Penguatan rupiah ini menarik perhatian para analis pasar. Ariston Tjendra, Presiden Direktur PT Doo Financial Futures, menjelaskan faktor pendorong di balik penguatan tersebut.
Pelemahan Data Ekonomi AS Mendorong Penguatan Rupiah
Menurut Ariston, pelemahan data ekonomi Amerika Serikat menjadi faktor utama penguatan rupiah. Data ekonomi AS yang dirilis pada Kamis malam menunjukkan kinerja yang kurang menggembirakan.
Indeks manufaktur wilayah New York misalnya, mengalami kontraksi sebesar 9,2 persen. Angka ini lebih buruk dari perkiraan sebelumnya yang hanya sebesar 8,2 persen.
Inflasi Produsen AS Menurun, Pasar Antisipasi Pemangkasan Suku Bunga
Data lain yang turut mempengaruhi penguatan rupiah adalah penurunan inflasi produsen AS. Producer Price Index (PPI) pada April 2025 turun 0,5 persen secara month to month (MtM).
Penurunan ini berlawanan dengan ekspektasi pasar yang memperkirakan kenaikan sebesar 0,2 persen. Secara tahunan, harga produsen naik 2,4 persen, sedikit di bawah estimasi pasar sebesar 2,5 persen.
PPI inti juga menunjukkan penurunan sebesar 0,4 persen MtM, berbeda dengan perkiraan kenaikan 0,3 persen. Kondisi ini semakin memperkuat sinyal pelemahan ekonomi AS.
Ariston menambahkan, pelemahan data ekonomi AS ini memicu ekspektasi pasar terhadap pemangkasan suku bunga acuan AS pada bulan Juni.
Analisis Data Ekonomi AS Lainnya dan Prediksi Kurs Rupiah
Produksi industri AS juga menunjukkan stagnasi pada April 2025, tidak mengalami perubahan dibandingkan bulan Maret 2025. Padahal, perkiraan pasar menunjukkan kenaikan sebesar 0,2 persen.
Sementara itu, penjualan ritel AS naik tipis sebesar 0,1 persen MtM, di bawah perkiraan sebesar 0,3 persen. Kenaikan ini didorong oleh sektor makanan dan minuman, bahan bangunan, furnitur, dan elektronik.
Namun, penjualan ritel mengalami penurunan di sektor perlengkapan olahraga, hobi, dan toko swalayan.
Pada perdagangan Kamis, 15 Mei 2025, rupiah juga menguat 33 poin terhadap dolar AS, ditutup pada level 16.528 setelah sebelumnya berada di 16.561.
Ibrahim Assuaibi, seorang pengamat mata uang, memprediksi pergerakan rupiah pada Jumat akan fluktuatif, namun cenderung menguat di rentang Rp 16.470 hingga Rp 16.530 per dolar AS.
Ia menambahkan bahwa pasar saat ini menantikan pengurangan tarif perdagangan lebih lanjut antara AS dan Tiongkok.

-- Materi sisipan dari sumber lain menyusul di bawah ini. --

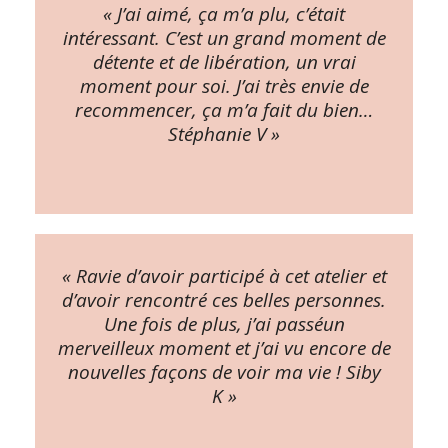
« J’ai aimé, ça m’a plu, c’était
intéressant. C’est un grand moment de
détente et de libération, un vrai
moment pour soi. J’ai très envie de
recommencer, ça m’a fait du bien…
Stéphanie V »
« Ravie d’avoir participé à cet atelier et
d’avoir rencontré ces belles personnes.
Une fois de plus, j’ai passéun
merveilleux moment et j’ai vu encore de
nouvelles façons de voir ma vie ! Siby
K »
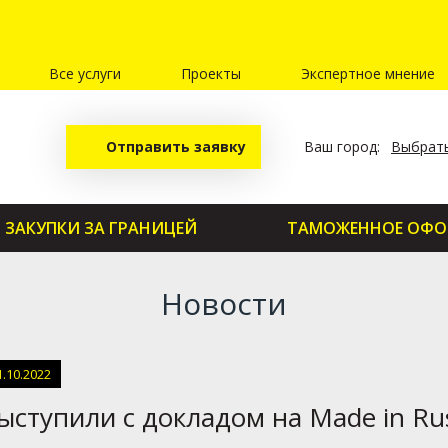
Все услуги
Проекты
Экспертное мнение
Отправить заявку
Ваш город:
Выбрать
ЗАКУПКИ ЗА ГРАНИЦЕЙ
ТАМОЖЕННОЕ ОФО
Новости
1.10.2022
ыступили с докладом на Made in Ru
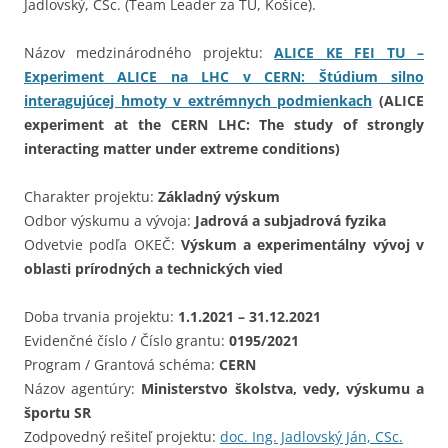
Jadlovský, CSc. (Team Leader za TU, Košice).
Názov medzinárodného projektu:
ALICE KE FEI TU –
Experiment ALICE na LHC v CERN: Štúdium silno
interagujúcej hmoty v extrémnych podmienkach
(ALICE
experiment at the CERN LHC: The study of strongly
interacting matter under extreme conditions)
Charakter projektu:
Základný výskum
Odbor výskumu a vývoja:
Jadrová a subjadrová fyzika
Odvetvie podľa OKEČ:
Výskum a experimentálny vývoj v
oblasti prírodných a technických vied
Doba trvania projektu:
1.1.2021 – 31.12.2021
Evidenčné číslo / Číslo grantu:
0195/2021
Program / Grantová schéma:
CERN
Názov agentúry:
Ministerstvo školstva, vedy, výskumu a
športu SR
Zodpovedný rešiteľ projektu:
doc. Ing. Jadlovský Ján, CSc.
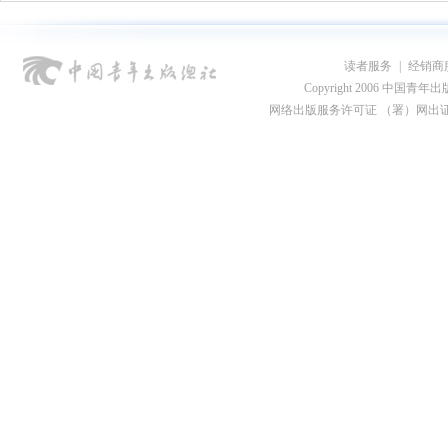
读者服务
|
经销商
Copyright 2006 中国青年出版总社
网络出版服务许可证 （署）网出证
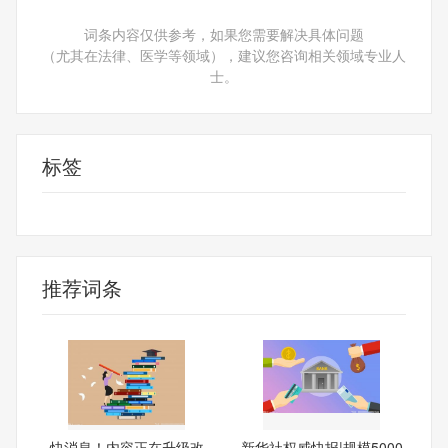
词条内容仅供参考，如果您需要解决具体问题
（尤其在法律、医学等领域），建议您咨询相关领域专业人
士。
标签
内容正在升级改造，请稍后再试
推荐词条
快消息！内容正在升级改
新华社权威快报|规模5000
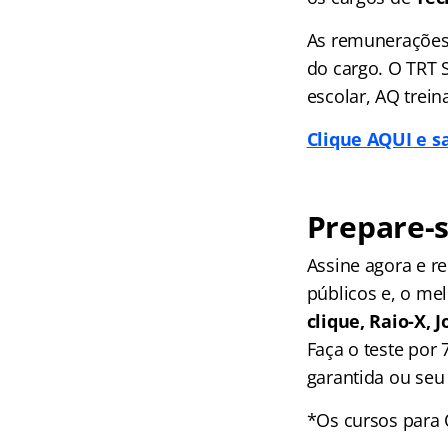
As remunerações 
do cargo. O TRT 
escolar, AQ trein
Clique AQUI e s
Prepare-s
Assine agora e 
públicos e, o me
clique, Raio-X,
Faça o teste por
garantida ou seu 
*Os cursos para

Pembicaraan perdagangan AS dengan negara lain juga menjadi sorotan untuk mencari sinyal positif.
Ibrahim juga mengamati bahwa fokus pasar saat ini tertuju pada data ekonomi AS mendatang dan pidato Ketua Federal Reserve, Jerome Powell. Data inflasi indeks harga produsen April muncul setelah pembacaan indeks harga konsumen yang lebih rendah dari perkiraan.

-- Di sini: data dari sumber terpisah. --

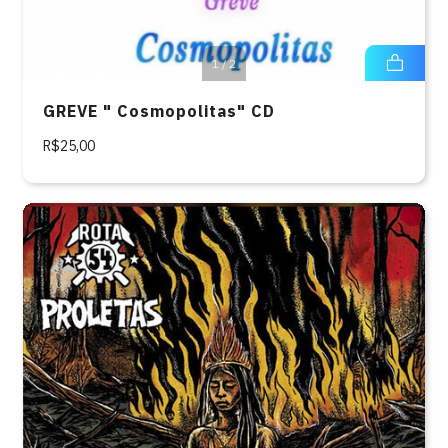
1
/
2
GREVE " Cosmopolitas" CD
R$25,00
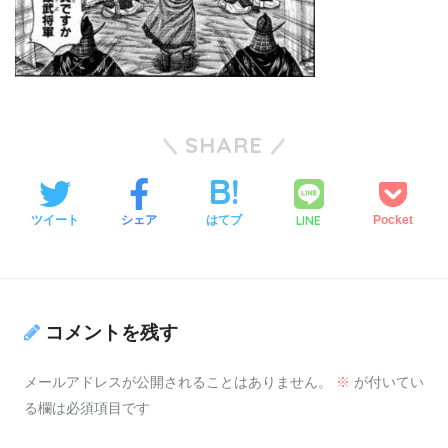
SHARE
LINE
ツイート
シェア
はてブ
Pocket
コメントを残す
メールアドレスが公開されることはありません。
※
が付いてい
る欄は必須項目です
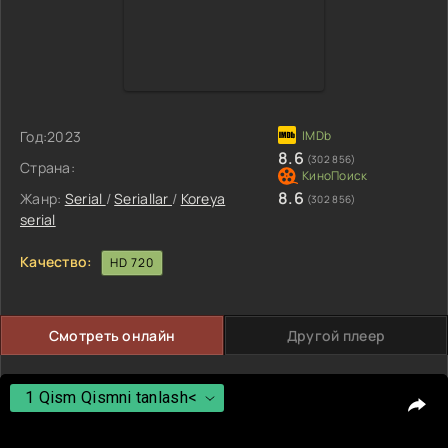
Год:
2023
8.6
(302 856)
Страна:
8.6
Жанр:
Serial
/
Seriallar
/
Koreya
(302 856)
serial
Качество:
HD 720
Смотреть онлайн
Другой плеер
1 Qism Qismni tanlash<
1 Qism Qismni tanlash<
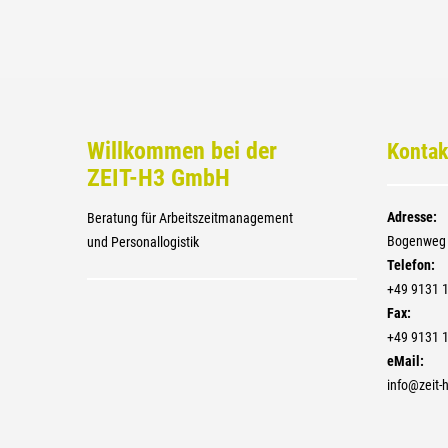
Willkommen bei der
Kontak
ZEIT-H3 GmbH
Adresse:
Beratung für Arbeitszeitmanagement
Bogenweg 
und Personallogistik
Telefon:
+4­9 9131 
Fax:
+4­9 9131 
eMail:
info@zeit-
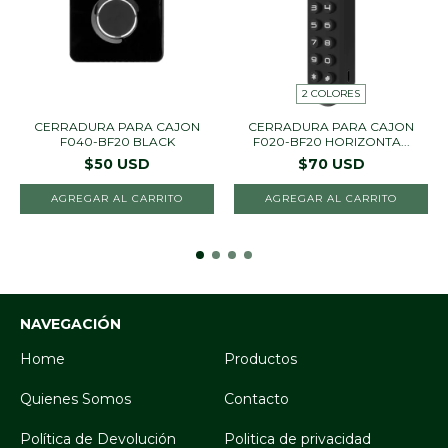
2 COLORES
CERRADURA PARA CAJON
CERRADURA PARA CAJON
F040-BF20 BLACK
F020-BF20 HORIZONTA...
$50 USD
$70 USD
AGREGAR AL CARRITO
AGREGAR AL CARRITO
NAVEGACIÓN
Home
Productos
Quienes Somos
Contacto
Política de Devolución
Politica de privacidad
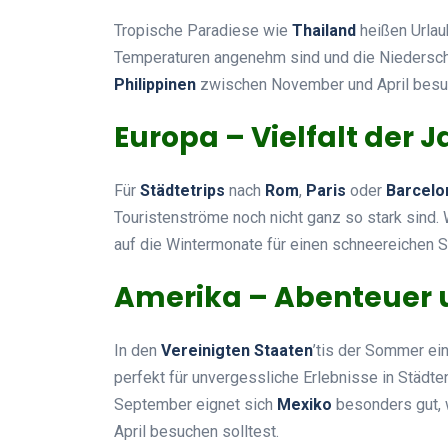
Tropische Paradiese wie
Thailand
heißen Urlau
Temperaturen angenehm sind und die Niederschlä
Philippinen
zwischen November und April besuc
Europa – Vielfalt der 
Für
Städtetrips
nach
Rom
,
Paris
oder
Barcelo
Touristenströme noch nicht ganz so stark sind. 
auf die Wintermonate für einen schneereichen S
Amerika – Abenteuer 
In den
Vereinigten Staaten
’tis der Sommer ein
perfekt für unvergessliche Erlebnisse in Städt
September eignet sich
Mexiko
besonders gut, 
April besuchen solltest.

Penurunan inflasi yang berkelanjutan diperkirakan akan meningkatkan kemungkinan pemangkasan suku bunga oleh The Fed tahun ini. Data penjualan ritel AS yang akan dirilis akan memberikan petunjuk lebih lanjut tentang belanja ritel di tengah perselisihan perdagangan AS-Tiongkok.
Powell diperkirakan akan membahas kerangka kebijakan moneter The Fed. Hal ini akan menjadi acuan dalam pengambilan keputusan terkait sasaran memaksimalkan lapangan kerja, stabilitas harga, dan suku bunga.

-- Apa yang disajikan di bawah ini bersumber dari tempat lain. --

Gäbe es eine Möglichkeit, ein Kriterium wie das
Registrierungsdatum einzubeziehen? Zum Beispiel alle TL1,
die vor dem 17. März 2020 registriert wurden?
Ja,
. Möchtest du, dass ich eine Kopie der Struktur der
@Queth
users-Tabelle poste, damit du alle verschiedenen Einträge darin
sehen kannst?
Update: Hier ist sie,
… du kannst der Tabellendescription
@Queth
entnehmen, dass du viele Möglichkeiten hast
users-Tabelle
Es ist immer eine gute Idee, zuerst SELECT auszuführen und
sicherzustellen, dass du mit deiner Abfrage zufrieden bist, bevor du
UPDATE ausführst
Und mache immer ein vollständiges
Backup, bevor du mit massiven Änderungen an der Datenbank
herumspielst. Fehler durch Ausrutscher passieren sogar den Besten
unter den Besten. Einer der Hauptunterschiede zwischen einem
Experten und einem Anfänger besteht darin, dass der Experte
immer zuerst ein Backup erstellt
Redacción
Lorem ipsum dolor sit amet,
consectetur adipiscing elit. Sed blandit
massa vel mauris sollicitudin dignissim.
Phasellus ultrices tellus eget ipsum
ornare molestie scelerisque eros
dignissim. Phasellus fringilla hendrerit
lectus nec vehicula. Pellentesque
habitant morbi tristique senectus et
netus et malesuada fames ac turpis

Secara keseluruhan, penguatan rupiah terhadap dolar AS pada Jumat pagi dipengaruhi oleh pelemahan data ekonomi AS. Analisis lebih lanjut menunjukkan penurunan inflasi dan ekspektasi pemangkasan suku bunga AS. Pergerakan rupiah ke depan masih perlu dipantau dengan cermat mengingat faktor-faktor ekonomi global yang dinamis.